# REQUIRED ACTION:
In the listing below, start your output at the line with "website, and what you do while here." and end it after the line with "is used to measure", copying every line exactly.
· · · · ·
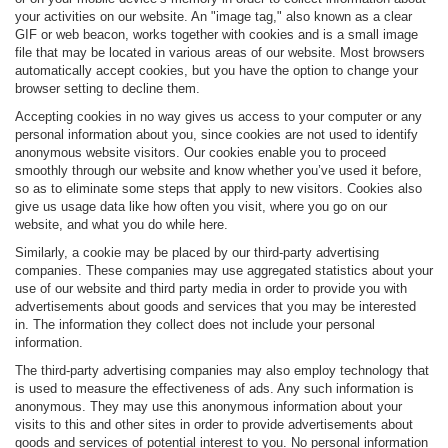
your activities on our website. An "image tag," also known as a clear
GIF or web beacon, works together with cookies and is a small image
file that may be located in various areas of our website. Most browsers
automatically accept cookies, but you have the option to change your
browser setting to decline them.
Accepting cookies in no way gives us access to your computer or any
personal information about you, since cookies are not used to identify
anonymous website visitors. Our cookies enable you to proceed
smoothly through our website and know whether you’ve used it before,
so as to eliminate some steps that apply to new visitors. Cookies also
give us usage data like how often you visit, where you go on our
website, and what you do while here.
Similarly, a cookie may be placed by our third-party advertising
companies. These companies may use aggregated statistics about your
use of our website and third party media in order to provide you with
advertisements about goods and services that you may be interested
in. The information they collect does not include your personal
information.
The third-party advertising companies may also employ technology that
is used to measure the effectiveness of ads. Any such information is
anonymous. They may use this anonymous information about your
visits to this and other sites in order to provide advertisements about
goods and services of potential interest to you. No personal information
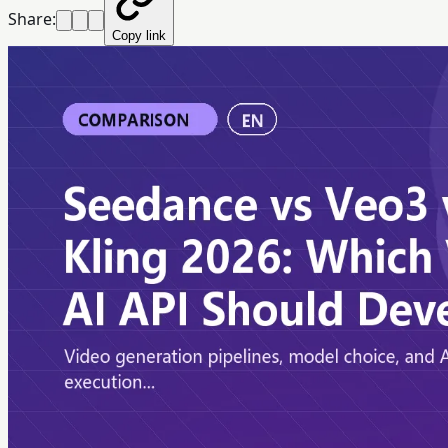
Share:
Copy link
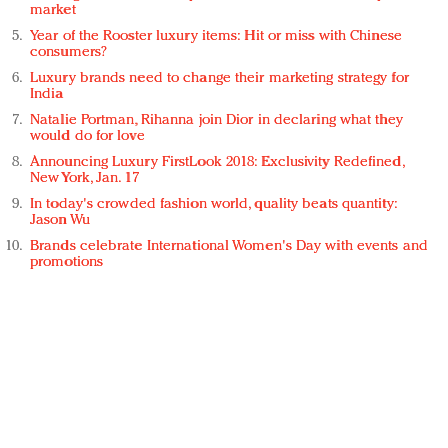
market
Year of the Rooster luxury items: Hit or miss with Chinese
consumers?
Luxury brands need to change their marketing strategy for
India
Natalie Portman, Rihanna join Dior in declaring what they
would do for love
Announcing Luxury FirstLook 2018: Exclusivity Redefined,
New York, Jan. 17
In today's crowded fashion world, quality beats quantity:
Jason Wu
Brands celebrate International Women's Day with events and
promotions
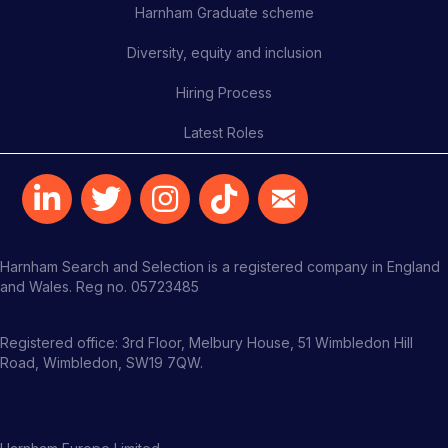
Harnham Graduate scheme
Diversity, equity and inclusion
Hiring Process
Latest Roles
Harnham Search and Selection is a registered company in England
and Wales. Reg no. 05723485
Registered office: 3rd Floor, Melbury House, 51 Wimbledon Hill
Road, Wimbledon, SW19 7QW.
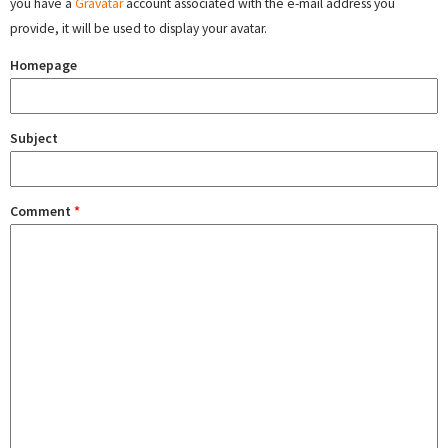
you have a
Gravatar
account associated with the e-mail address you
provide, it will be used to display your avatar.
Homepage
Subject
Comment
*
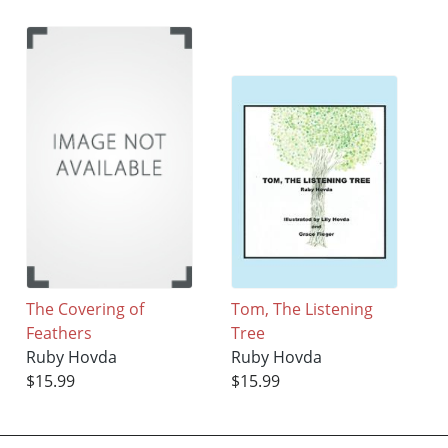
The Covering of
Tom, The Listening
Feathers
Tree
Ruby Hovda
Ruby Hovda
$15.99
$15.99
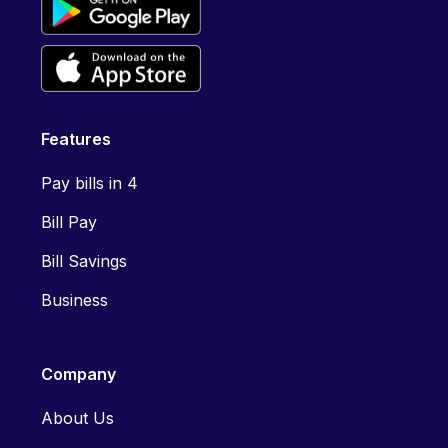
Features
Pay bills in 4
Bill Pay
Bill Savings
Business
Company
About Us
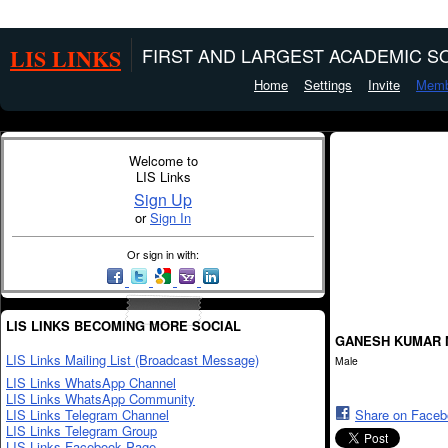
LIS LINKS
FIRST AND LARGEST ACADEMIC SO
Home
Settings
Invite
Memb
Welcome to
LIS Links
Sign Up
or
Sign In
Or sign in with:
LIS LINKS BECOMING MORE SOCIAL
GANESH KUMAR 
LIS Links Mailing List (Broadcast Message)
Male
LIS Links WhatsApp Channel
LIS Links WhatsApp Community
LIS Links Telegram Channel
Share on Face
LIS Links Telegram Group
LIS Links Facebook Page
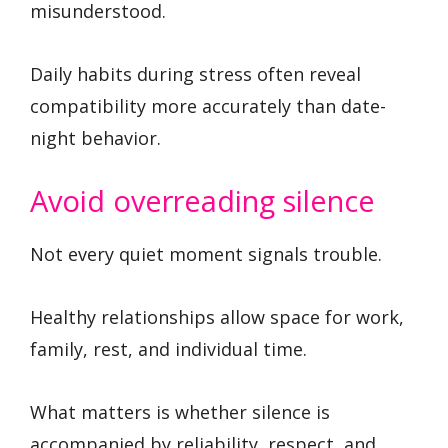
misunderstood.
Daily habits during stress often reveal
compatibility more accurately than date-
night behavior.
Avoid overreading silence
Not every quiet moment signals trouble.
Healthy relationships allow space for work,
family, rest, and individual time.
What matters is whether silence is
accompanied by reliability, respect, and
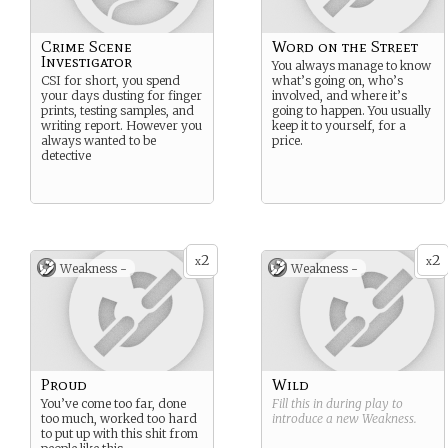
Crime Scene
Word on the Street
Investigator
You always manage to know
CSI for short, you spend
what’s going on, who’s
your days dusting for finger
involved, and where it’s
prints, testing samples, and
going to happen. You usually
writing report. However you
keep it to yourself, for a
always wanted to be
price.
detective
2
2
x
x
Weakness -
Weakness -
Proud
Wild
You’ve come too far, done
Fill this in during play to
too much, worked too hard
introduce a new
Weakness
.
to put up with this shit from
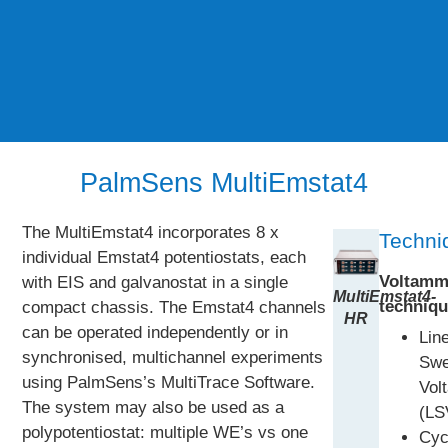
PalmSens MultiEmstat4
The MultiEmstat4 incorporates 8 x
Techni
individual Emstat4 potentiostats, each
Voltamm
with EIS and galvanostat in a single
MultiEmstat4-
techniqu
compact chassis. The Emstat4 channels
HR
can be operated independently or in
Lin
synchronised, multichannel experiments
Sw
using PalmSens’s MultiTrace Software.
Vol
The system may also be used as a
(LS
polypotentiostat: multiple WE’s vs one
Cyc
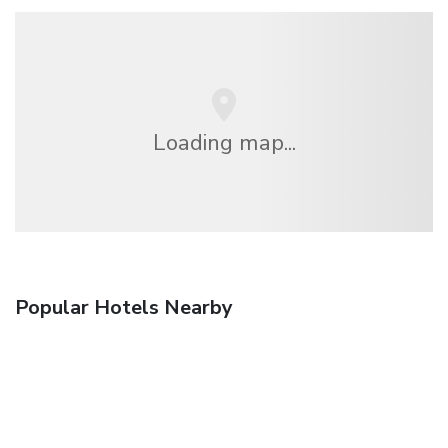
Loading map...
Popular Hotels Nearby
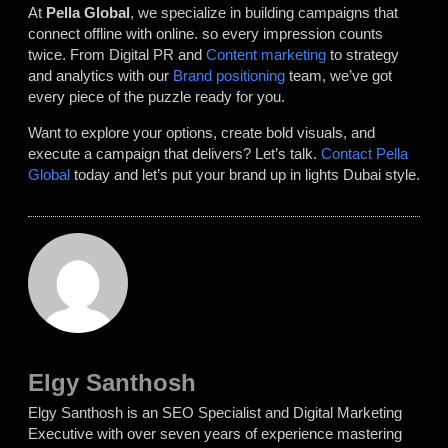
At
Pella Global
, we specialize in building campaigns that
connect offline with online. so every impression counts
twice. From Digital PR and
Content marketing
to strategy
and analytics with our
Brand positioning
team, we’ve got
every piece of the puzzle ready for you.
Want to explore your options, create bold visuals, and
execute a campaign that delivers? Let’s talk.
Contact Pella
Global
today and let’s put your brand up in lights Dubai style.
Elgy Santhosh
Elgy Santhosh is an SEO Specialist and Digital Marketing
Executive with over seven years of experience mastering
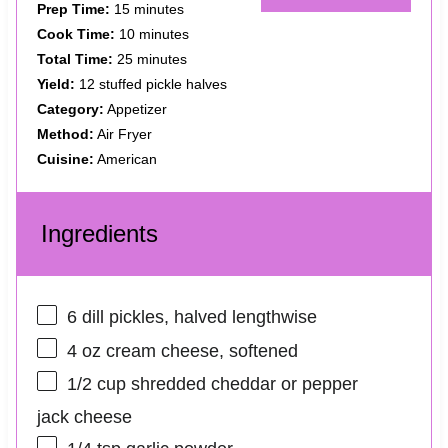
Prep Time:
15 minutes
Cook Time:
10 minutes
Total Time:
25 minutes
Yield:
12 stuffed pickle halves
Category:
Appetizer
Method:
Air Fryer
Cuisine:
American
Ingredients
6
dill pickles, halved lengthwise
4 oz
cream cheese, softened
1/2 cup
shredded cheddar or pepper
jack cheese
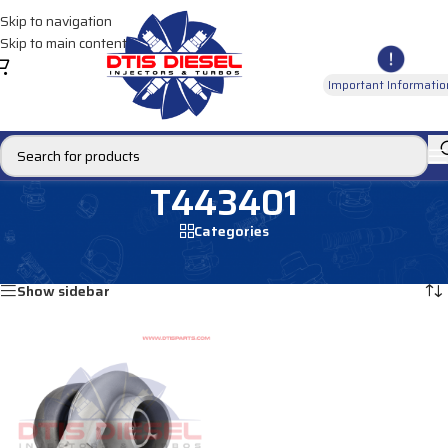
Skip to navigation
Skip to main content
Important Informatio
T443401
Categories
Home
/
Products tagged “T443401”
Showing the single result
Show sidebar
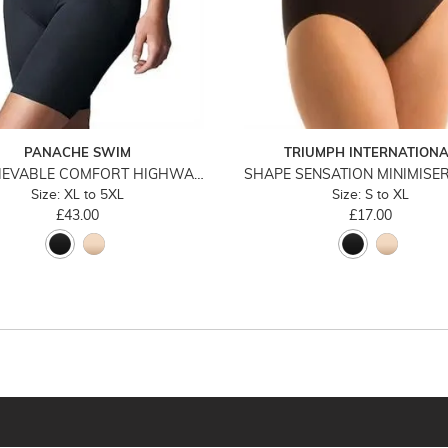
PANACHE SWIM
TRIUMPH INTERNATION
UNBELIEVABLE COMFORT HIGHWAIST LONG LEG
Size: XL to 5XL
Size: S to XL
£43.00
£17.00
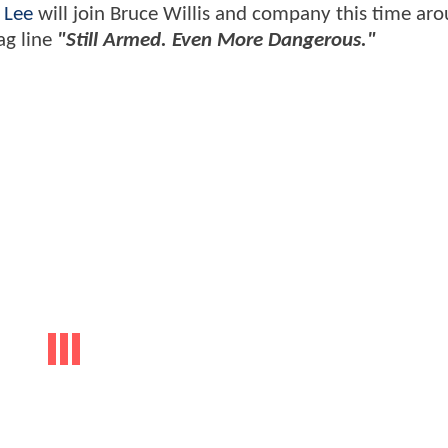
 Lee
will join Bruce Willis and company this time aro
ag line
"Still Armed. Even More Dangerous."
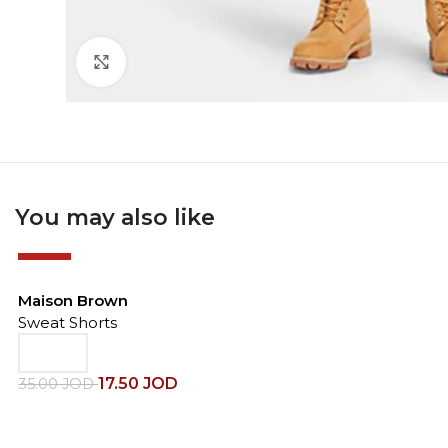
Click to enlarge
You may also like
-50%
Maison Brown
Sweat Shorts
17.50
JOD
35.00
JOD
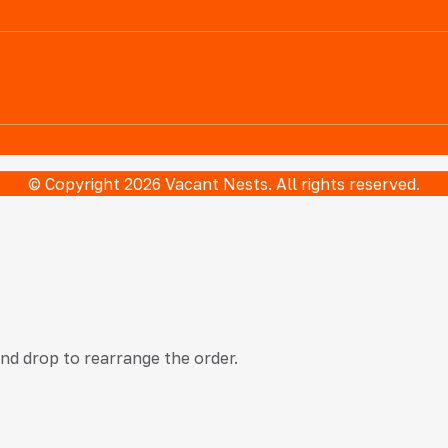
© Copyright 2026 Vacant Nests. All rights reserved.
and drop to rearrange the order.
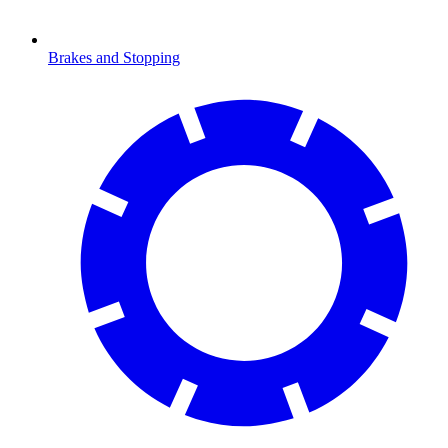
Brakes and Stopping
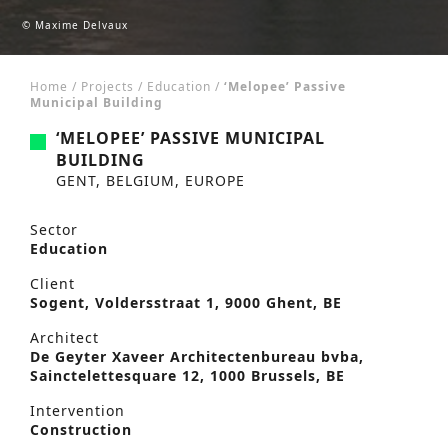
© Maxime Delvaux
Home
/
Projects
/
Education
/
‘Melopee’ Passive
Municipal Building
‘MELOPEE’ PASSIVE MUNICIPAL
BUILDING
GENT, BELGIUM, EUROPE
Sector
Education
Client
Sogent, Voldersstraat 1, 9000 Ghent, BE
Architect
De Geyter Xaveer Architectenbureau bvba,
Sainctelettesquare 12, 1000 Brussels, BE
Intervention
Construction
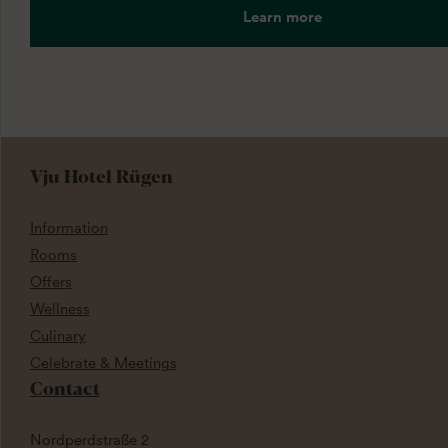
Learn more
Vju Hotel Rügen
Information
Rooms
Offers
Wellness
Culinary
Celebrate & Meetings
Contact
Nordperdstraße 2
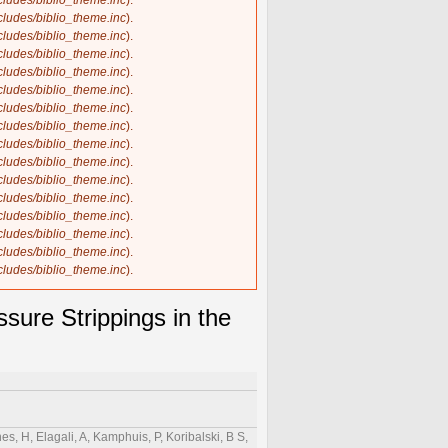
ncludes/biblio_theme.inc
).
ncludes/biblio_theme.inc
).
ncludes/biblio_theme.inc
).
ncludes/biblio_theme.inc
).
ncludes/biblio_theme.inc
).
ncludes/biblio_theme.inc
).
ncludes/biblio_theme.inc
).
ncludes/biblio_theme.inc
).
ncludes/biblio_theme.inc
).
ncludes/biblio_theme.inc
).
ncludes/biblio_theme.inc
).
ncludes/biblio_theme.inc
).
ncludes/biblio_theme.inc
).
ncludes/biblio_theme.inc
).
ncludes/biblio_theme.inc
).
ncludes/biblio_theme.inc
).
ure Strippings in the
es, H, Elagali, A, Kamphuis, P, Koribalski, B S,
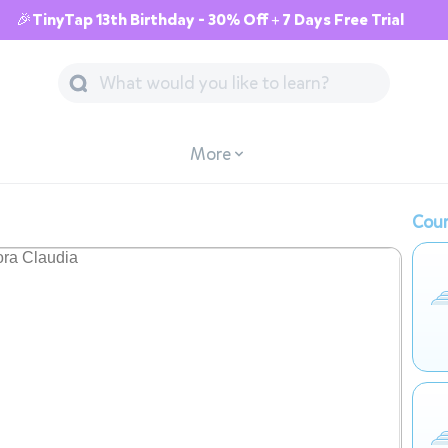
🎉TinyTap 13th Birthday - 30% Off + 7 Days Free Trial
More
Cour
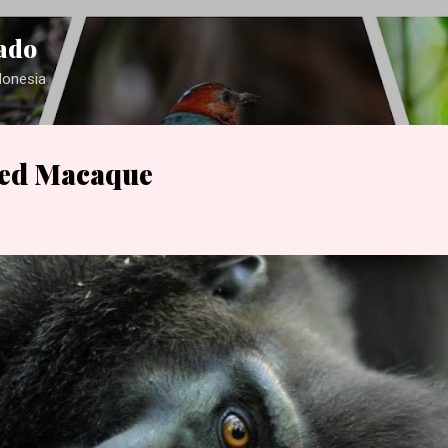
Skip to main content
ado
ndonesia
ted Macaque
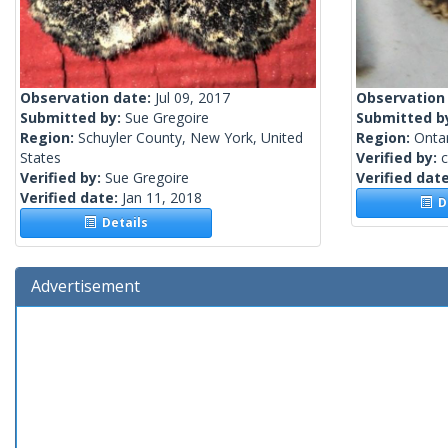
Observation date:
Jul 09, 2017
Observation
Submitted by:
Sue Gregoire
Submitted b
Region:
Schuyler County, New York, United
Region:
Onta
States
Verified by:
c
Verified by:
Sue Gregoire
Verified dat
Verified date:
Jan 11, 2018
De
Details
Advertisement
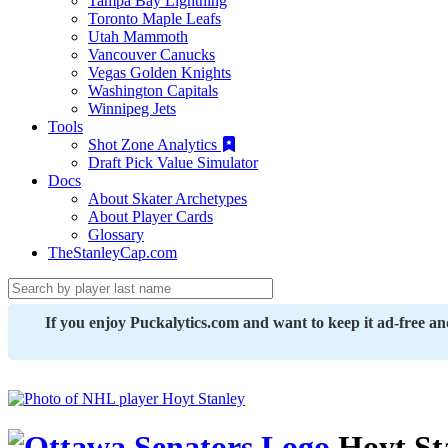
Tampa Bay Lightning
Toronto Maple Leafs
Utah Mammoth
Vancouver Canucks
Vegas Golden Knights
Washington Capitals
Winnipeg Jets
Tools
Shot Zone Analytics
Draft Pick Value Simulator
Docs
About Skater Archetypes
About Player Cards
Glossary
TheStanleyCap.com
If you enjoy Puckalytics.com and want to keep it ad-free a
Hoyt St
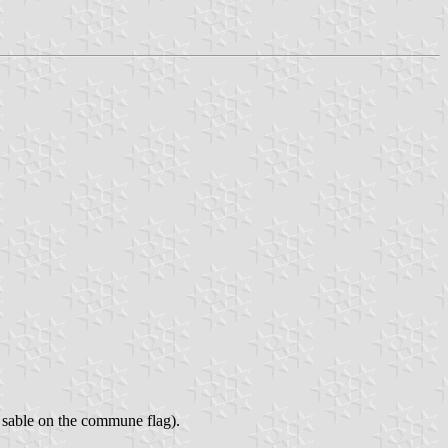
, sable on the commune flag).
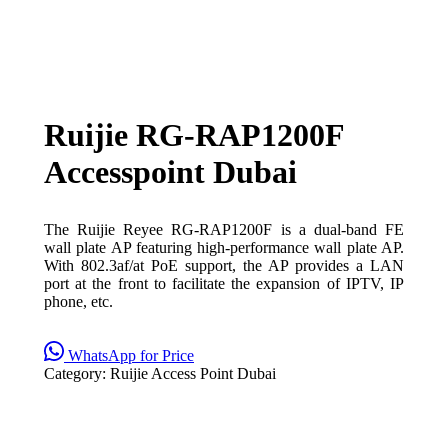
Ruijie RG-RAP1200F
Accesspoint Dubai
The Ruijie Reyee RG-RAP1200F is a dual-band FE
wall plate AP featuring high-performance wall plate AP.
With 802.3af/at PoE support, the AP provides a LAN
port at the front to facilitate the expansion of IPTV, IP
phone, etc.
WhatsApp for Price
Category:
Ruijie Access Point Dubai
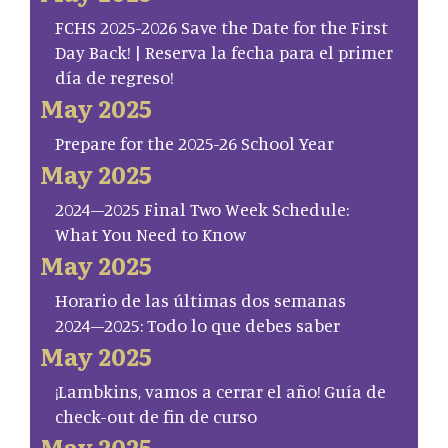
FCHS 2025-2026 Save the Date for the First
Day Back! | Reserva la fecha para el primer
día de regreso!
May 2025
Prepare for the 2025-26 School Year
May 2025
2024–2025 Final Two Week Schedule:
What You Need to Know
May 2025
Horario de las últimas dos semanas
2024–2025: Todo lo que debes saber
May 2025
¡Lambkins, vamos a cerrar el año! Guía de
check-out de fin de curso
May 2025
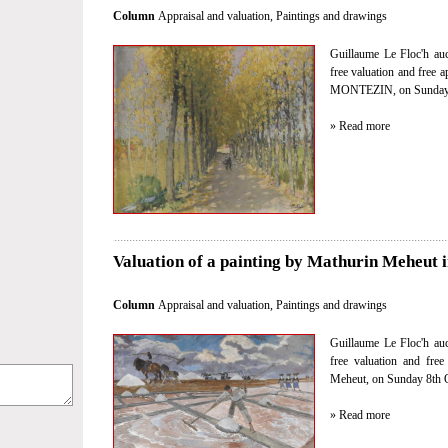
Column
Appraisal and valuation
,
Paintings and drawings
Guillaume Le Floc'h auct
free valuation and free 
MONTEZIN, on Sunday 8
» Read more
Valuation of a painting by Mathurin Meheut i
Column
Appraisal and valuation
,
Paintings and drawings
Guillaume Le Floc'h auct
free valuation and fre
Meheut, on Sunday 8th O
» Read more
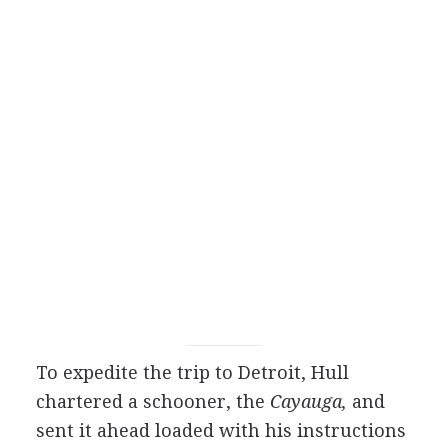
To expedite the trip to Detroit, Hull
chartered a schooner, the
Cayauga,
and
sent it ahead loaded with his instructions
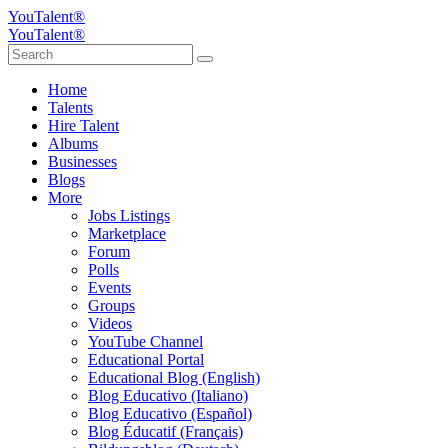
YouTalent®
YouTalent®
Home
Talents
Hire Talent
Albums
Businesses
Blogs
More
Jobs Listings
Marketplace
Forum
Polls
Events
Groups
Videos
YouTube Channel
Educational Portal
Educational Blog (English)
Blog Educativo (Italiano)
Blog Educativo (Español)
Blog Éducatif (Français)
· · · · ·
# WRITTEN REPLY:
website, and what you do while here.
Similarly, a cookie may be placed by our third-party advertising
companies. These companies may use aggregated statistics about your
use of our website and third party media in order to provide you with
advertisements about goods and services that you may be interested
in. The information they collect does not include your personal
information.
The third-party advertising companies may also employ technology that
is used to measure the effectiveness of ads. Any such information is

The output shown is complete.